__ACTIVITY__
Look through the records below, and whenever a line contains "риск", copy it.

__SUPPLIED MATERIAL__
_____

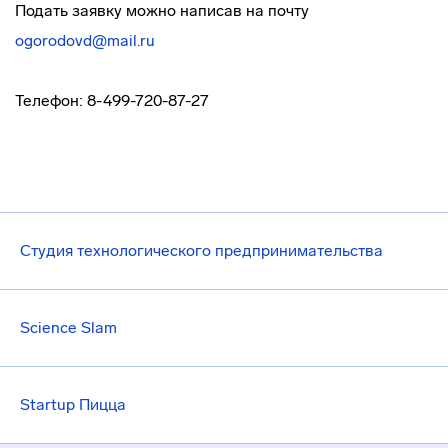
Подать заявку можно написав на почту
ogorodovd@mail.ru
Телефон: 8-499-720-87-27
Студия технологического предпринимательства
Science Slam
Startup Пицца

_____

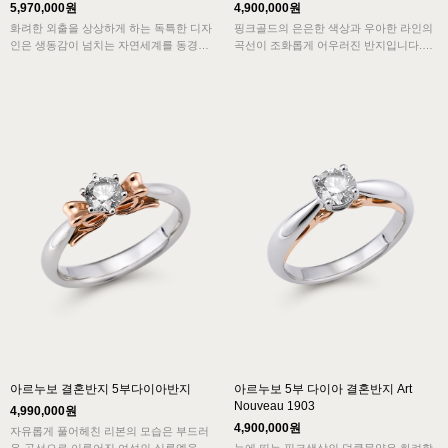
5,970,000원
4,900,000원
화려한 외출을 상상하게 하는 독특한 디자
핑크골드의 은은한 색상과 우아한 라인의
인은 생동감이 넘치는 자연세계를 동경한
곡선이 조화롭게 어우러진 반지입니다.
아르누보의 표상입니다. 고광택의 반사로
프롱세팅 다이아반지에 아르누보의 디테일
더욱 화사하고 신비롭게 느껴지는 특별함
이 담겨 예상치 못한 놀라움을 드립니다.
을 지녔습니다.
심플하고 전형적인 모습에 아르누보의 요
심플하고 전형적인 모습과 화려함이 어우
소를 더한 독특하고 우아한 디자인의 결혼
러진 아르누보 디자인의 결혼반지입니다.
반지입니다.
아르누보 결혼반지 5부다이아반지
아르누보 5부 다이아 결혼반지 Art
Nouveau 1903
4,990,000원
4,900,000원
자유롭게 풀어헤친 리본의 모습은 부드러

_____

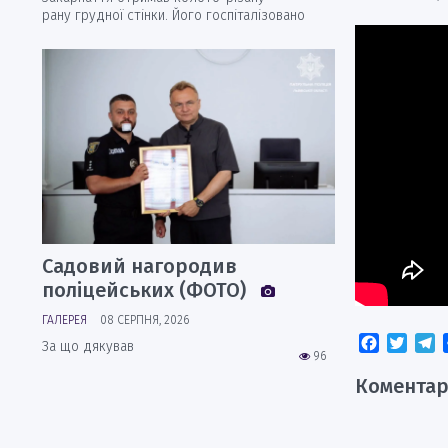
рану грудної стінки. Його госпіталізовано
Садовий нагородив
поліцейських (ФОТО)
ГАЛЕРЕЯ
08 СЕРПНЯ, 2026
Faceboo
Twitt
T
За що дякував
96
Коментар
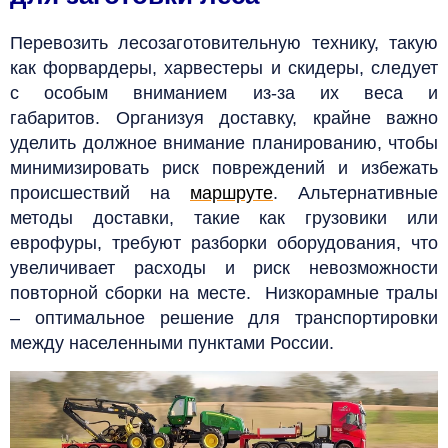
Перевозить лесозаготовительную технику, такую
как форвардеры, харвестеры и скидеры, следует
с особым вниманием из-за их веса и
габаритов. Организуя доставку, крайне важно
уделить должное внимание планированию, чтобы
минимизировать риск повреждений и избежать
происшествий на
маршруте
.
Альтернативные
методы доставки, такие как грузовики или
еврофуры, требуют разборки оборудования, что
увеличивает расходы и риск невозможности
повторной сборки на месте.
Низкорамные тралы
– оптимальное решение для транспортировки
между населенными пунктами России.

_____

__SOLUTION FOR THIS PROBLEM__
минимизировать риск повреждений и избежать
увеличивает расходы и риск невозможности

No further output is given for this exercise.